Zum immer wieder beschworenen Klimaschutz ist zu statuieren: Unsere Region hat schon heute und ohne Windkraft, mit rund 60% einen bundesweit vorbildlichen Anteil erneuerbarer Energien an der Stromversorgung. Deshalb plädieren wir für einen weiteren Ausbau erneuerbarer Energien, insbesondere der dezentralen Photovoltaik, die in unserer windarmen aber sonnenreichen Gegend die sinnvollste Technik darstellt.
Zuletzt zum Thema Wirtschaftlichkeit:
Für den noch im Vorjahr genehmigten Windpark in Tengen werden nach aktueller Sachlage die Stromverbraucher jahrzehntelang eine schon heute überhöhte Vergütung bezahlen. Seit Anfang 2017 hat die Bundesregierung, als Reaktion auf den Wildwuchs von Windrädern, mehr Wettbewerb (Bieterverfahren) durchgesetzt und die Förderungskosten dadurch drastisch reduziert. Die Bewerbung für den Kirnberg und andere Schwachwindprojekte in Süddeutschland sind dabei durchgefallen. Mit einem geringen Zeitverzug hätte auch Tengen keine Chance auf Realisierung gehabt.
Laut Bene Müller (Solarcomplex AG) hatte man zur Erlangung maximaler Fördermöglichkeiten sogar extra eine Bürgerenergiegenossenschaft gegründet. Auch diese Version kam im Bieterverfahren nicht zum Zug.
Ein mutmaßliches Vorhaben der IG Hegauwind, die angefangene Projektierung Kirnberg zu veräußern, scheiterte ebenfalls.
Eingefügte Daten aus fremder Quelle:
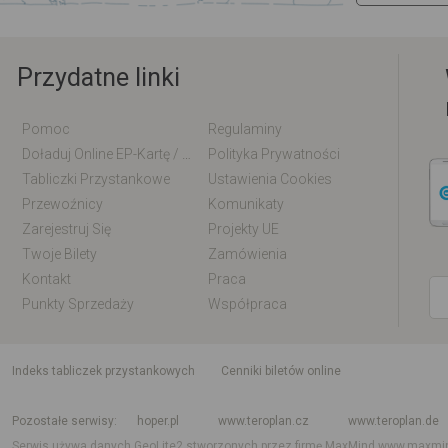
Przydatne linki
Pomoc
Regulaminy
Doładuj Online EP-Kartę / EM-Kartę
Polityka Prywatności
Tabliczki Przystankowe
Ustawienia Cookies
Przewoźnicy
Komunikaty
Zarejestruj Się
Projekty UE
Twoje Bilety
Zamówienia
Kontakt
Praca
Punkty Sprzedaży
Współpraca
indeks tabliczek przystankowych
Cenniki biletów online
Rozkład jazdy krajowy i międzynarodowy
Rozkład jazdy autobusów
Rozk
Pozostałe serwisy
hoper.pl
www.teroplan.cz
www.teroplan.de
Serwis używa danych GeoLite2 stworzonych przez firmę MaxMind
www.maxmi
Auch hat bisher keine einzige der Kommunen der IG Hegauwind einen Ratsbeschluss für eine Beteiligung am Kirnberg. Daraus ergibt sich die Frage, warum dann überhaupt der Solarcomplex AG ein Auftrag zur Erlangung einer Baugenehmigung erteilt wurde.
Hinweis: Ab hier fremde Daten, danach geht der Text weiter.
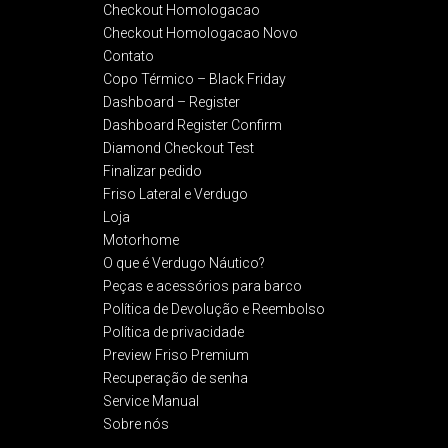
Checkout Homologacao
Checkout Homologacao Novo
Contato
Copo Térmico – Black Friday
Dashboard – Register
Dashboard Register Confirm
Diamond Checkout Test
Finalizar pedido
Friso Lateral e Verdugo
Loja
Motorhome
O que é Verdugo Náutico?
Peças e acessórios para barco
Política de Devolução e Reembolso​
Política de privacidade
Preview Friso Premium
Recuperação de senha
Service Manual
Sobre nós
Auf jeden Fall ist es jetzt an der Zeit, die für die Bürger und Kommunen teure Existenz der IG Hegauwind zu überprüfen.
Die Regionalplanung hat offiziell festgestellt, dass der Kreis Konstanz praktisch keine Windkraft-Potenziale bietet, was solchen kommunalen Parallelaktionen eine angemessene Grundlage entzieht.
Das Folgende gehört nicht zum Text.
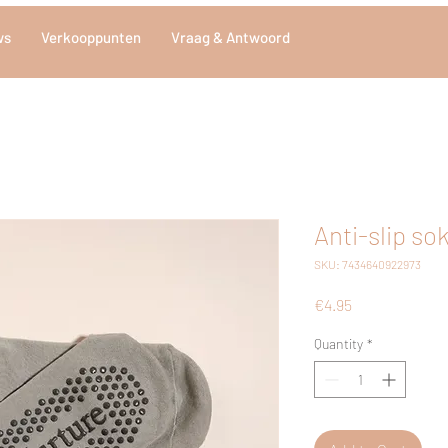
ws
Verkooppunten
Vraag & Antwoord
Anti-slip so
SKU: 7434640922973
Price
€4.95
Quantity
*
Wir bedanken uns bei allen Bürgerinnen und Bürgern, die uns mit ihrem Engagement unterstützen. Eine allfällige weitere Entwicklung am Kirnberg werden wir sehr wachsam verfolgen, uns aber nun dem Schienerberg zuwenden, wo ein Schweizer Energieunternehmen zusammen mit der Firma Solarcomplex AG vier Windräder projektiert.